The history of psychological assessment is almost as old as the development of psychology itself as a profession. Therefore psychological assessment can reasonably be considered to be among the oldest and most researched domains of psychological practice. The particular use of psychological assessment for recruitment and selection is itself one hundred years old, since major publications dealing with the practice emerged by the time of the First World War. Since that time, many of the more general zeitgeist and ideological influences on the profession have frequently found their expression also in the field of psychological assessment, which has variously been acclaimed by its most ardent supporters and excoriated by its most trenchant critics. It is not the intention of this contribution to repeat these well-worn arguments which are covered in most significant books on individual differences. Rather in this article some of the significant ongoing and newer issues relevant to the field of psychological assessment in recruitment and selection will be surveyed. Although the focus is on psychological testing as distinct from other assessment techniques such as inbaskets, ratings, field evaluations and so on, no specific attention will be given to particular measures.
Psychologists’ clients have been willing to pay literally millions of dollars for psychological assessment to assist in recruitment and selection decisions for the following line of reasoning.
|Rationale for using psychological assessment in recruitment|
The implementation of this general logic for the use of psychological assessment in recruitment and selection has, over the last century of theory, research and practice, proved to be increasingly more complex, multidimensional, nuanced, at times elusive and even on occasions illusory. However, it continues to be one of the most active areas of intellectual endeavour in the psychology profession as the following discussion of salient issues illustrates.
From the development of the earliest tests, psychologists were confronted with the dilemma of having constructed assessment tools which were quickly found to be practically useful but were difficult to define in terms of exactly what was being measured. Labels and definitions have abounded ever since and it is still not hard to find circular definitions such as the following (Hampson, 2011) in the literature:
… personality processes may be defined as actions or reactions over time that produce outcomes associated with personality constructs. (p.317)

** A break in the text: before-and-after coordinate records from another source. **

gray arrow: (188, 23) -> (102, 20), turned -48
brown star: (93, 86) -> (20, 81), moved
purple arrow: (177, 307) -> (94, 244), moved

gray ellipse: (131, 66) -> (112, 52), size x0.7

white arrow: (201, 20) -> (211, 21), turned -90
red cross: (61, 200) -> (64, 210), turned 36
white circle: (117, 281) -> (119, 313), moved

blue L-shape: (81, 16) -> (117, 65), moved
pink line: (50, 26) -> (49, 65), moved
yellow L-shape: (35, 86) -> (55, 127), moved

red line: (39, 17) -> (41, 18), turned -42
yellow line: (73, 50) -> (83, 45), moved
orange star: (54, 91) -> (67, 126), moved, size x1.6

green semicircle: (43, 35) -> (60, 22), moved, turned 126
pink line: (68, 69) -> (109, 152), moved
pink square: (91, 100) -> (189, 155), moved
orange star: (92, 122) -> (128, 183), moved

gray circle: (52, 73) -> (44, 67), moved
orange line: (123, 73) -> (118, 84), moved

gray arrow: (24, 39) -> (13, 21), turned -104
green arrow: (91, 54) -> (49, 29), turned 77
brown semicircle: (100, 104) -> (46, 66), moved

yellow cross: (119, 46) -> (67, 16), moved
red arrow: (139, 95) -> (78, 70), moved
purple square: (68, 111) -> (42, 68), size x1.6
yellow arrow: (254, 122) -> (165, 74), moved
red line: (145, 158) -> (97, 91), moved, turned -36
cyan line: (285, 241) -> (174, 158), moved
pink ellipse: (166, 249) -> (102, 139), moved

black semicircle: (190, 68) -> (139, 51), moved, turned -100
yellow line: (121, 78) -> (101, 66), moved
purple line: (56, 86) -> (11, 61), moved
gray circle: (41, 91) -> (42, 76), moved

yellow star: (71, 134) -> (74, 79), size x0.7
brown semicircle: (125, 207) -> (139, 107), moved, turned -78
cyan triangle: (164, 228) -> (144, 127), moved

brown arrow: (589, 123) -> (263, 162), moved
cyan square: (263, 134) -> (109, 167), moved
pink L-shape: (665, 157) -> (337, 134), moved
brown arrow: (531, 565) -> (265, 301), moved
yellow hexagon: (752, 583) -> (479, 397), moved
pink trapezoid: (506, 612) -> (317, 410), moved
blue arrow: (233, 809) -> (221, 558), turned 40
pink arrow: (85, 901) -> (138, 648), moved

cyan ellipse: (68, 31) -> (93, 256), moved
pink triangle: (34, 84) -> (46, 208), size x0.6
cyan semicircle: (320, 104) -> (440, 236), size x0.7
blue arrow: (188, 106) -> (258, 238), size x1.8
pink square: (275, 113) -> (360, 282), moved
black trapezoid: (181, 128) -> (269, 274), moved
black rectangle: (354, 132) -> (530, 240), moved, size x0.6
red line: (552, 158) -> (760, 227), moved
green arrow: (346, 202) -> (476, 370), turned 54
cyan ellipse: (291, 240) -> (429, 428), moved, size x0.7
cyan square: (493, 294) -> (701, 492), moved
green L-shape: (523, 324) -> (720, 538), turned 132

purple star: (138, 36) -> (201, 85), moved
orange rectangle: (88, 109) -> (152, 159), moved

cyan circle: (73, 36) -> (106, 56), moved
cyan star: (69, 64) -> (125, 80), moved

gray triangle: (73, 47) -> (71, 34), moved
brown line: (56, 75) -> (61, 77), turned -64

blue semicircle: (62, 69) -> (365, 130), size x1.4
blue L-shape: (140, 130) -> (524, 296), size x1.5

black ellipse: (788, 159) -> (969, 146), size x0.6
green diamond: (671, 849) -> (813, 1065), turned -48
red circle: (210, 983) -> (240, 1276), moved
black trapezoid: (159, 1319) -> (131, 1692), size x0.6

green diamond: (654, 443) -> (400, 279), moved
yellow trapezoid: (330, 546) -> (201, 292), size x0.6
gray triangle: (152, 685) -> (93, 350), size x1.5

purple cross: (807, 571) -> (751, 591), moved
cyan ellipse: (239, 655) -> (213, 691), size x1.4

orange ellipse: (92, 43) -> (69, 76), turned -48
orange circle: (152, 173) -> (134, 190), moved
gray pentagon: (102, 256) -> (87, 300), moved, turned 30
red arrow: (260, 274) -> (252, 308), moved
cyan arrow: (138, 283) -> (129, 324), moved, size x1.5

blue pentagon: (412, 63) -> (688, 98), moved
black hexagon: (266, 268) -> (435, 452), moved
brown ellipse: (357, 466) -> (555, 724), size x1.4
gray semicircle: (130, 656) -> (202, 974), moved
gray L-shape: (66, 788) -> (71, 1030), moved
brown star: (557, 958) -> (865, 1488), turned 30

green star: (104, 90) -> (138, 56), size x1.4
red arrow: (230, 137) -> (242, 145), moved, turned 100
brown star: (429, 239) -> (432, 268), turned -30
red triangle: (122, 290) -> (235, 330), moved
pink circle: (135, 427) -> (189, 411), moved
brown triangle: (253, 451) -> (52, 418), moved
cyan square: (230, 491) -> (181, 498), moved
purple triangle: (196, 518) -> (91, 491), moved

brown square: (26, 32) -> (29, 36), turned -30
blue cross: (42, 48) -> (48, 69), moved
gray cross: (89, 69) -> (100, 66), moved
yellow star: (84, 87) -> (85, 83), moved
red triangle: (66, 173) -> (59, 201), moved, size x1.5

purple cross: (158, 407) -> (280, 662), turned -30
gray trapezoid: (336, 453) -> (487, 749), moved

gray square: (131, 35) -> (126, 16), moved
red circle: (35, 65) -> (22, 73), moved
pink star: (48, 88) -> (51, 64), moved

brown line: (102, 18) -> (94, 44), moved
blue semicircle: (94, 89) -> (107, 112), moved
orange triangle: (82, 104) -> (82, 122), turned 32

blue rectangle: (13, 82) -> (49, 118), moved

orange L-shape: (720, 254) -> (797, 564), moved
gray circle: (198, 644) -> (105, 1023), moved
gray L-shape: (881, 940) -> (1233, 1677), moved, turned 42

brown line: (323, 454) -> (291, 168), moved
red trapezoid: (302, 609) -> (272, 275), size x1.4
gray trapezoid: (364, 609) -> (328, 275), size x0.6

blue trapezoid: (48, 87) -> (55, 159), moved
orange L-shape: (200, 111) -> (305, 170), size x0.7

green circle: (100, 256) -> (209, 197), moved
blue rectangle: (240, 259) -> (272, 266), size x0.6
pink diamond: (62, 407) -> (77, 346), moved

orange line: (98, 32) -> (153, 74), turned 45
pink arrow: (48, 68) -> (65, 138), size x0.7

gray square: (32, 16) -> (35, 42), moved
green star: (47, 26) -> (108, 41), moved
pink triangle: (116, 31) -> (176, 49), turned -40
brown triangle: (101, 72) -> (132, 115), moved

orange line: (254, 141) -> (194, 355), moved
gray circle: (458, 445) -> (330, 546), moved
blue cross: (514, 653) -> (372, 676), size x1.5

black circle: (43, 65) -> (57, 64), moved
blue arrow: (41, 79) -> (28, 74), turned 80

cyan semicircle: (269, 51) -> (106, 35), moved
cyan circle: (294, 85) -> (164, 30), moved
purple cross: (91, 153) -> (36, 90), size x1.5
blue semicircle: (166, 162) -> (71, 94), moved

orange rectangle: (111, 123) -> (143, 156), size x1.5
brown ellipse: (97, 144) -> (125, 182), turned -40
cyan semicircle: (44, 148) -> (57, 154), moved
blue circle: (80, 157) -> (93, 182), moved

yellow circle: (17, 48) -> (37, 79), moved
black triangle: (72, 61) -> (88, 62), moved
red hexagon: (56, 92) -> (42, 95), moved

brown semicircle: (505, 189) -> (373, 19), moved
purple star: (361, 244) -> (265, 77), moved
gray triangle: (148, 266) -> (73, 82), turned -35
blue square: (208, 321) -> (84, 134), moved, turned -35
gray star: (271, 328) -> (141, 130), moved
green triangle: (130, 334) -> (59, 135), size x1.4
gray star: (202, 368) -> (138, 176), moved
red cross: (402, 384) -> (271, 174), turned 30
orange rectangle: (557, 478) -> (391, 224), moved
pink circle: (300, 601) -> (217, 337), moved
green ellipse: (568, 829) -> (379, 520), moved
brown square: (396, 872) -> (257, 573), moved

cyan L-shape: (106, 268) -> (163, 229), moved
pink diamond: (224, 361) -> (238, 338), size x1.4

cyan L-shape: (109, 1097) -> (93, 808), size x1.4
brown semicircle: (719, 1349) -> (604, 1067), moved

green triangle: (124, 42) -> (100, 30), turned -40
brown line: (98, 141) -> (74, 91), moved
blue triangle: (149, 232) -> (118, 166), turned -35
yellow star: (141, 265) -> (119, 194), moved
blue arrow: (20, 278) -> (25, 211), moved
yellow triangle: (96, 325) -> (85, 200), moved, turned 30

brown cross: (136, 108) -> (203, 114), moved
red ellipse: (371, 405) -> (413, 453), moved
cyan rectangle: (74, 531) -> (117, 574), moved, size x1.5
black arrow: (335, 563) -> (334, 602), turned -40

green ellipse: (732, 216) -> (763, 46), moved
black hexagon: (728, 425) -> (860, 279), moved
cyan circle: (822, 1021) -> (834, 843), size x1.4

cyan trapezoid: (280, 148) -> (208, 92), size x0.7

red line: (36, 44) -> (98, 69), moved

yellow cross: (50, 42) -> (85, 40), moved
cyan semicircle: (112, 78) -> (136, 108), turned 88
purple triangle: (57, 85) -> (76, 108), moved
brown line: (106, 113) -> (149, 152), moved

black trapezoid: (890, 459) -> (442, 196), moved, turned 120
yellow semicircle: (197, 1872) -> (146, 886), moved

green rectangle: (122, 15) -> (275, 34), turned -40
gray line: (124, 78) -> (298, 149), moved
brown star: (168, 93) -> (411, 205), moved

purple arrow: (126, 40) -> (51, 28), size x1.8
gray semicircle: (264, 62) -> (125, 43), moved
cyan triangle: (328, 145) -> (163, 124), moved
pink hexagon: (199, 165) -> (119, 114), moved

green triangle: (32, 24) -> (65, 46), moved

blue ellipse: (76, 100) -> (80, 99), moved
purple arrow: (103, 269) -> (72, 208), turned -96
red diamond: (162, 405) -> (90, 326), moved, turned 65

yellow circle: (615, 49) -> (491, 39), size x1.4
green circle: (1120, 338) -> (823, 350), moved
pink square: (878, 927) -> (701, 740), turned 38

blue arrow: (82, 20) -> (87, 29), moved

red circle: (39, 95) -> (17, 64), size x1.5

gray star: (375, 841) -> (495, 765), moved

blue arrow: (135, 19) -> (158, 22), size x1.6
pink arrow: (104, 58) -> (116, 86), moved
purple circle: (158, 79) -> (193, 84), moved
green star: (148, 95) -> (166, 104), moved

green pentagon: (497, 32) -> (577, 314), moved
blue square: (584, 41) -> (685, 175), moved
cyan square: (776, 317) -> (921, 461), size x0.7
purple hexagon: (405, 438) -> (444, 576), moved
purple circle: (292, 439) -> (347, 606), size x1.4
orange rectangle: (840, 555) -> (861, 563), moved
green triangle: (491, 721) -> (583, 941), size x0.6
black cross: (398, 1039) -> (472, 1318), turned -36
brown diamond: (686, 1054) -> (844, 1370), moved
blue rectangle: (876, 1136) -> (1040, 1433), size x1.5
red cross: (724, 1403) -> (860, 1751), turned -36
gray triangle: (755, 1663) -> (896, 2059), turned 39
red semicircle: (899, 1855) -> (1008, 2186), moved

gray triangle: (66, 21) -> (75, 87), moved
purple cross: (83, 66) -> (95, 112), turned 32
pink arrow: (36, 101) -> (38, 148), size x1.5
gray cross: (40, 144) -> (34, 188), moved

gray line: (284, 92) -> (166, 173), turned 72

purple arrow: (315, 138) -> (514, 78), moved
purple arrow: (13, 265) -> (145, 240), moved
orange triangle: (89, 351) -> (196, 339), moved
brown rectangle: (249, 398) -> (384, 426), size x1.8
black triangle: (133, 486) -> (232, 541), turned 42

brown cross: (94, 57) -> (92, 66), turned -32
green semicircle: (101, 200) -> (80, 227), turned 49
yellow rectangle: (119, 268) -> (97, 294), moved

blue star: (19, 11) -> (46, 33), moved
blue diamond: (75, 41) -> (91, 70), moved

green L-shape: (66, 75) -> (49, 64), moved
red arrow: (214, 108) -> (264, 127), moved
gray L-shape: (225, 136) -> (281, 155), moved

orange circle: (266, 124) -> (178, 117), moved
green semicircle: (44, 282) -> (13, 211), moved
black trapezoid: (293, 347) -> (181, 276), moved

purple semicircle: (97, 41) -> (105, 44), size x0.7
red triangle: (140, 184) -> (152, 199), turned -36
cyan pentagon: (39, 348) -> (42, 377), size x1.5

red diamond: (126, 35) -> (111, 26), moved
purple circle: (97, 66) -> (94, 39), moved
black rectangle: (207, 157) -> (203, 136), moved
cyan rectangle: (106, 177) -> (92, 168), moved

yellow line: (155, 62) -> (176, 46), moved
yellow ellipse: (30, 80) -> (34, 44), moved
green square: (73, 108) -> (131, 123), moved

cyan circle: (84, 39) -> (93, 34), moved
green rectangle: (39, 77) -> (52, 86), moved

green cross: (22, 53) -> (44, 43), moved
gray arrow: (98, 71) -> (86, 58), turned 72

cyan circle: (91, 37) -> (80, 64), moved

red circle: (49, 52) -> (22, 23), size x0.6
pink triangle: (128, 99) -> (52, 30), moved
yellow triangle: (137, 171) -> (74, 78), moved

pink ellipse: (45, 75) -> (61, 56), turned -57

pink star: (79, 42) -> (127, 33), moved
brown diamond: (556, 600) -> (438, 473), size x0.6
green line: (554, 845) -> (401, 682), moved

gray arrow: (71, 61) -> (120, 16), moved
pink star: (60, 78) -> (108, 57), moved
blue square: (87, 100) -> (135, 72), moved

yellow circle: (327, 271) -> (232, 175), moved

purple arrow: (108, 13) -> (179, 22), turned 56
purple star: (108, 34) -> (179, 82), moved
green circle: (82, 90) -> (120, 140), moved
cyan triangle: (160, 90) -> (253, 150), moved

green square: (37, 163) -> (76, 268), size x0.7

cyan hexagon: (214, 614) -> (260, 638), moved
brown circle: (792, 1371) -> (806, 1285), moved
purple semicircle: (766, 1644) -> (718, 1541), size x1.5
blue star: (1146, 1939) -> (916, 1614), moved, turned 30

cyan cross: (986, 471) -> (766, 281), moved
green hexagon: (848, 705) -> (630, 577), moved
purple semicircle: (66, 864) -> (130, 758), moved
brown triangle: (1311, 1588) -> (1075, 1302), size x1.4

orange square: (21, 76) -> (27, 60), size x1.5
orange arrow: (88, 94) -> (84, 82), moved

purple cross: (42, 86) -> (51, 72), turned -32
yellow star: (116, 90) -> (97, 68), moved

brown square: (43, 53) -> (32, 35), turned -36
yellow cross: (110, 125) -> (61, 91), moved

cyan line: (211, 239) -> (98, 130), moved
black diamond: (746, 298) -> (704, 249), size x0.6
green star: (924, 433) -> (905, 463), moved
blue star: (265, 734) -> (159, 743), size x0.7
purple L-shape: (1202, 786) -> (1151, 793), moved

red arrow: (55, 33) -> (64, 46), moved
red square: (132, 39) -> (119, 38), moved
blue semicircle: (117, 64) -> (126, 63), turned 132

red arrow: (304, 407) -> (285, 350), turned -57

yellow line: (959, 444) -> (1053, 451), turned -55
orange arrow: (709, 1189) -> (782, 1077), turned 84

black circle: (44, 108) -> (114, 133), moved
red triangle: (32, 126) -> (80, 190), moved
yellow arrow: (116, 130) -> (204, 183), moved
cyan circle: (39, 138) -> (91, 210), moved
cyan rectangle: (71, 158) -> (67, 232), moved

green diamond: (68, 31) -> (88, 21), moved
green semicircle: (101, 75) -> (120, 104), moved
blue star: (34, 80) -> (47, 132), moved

Moreover as Deary (2012) notes:
Some key issues that Spearman and Binet addressed are still lively topics of research: along which dimensions of mental abilities do people differ? Do these differences matter? And what are the causes of such differences? (p.454)
However, there has been major taxonomic progress in the fields of intelligence and personality assessment primarily through research and meta-analysis. Of course there remains some differences of opinion, but there appears to be general agreement about the importance of the hierarchical model of intellectual ability – a general reasoning factor, group factors and specific domain factors. Research findings support the predominant importance of general reasoning in accounting for criterion variance, with domain factors accounting for comparatively little (Deary, 2012).
With respect to personality, the Five Factor Model – a framework of traits involving Openness, Conscientiousness, Extraversion, Agreeableness and Neuroticism – has gained wide acceptance as a result of many meta-analytic publications. A very impressive amount of research data has now accumulated relating to the model and its respective measures. It has also been shown to have transcended the traditional lexical and questionnaire methodical divide of past personality measurement endeavours. However, there have emerged variations of the model including the Big Three Model and the Six Factor Model. The latter, which includes the additional dimension of Honesty/humility, may become more important in the selection field with the ongoing interest in counterproductive employee behaviour.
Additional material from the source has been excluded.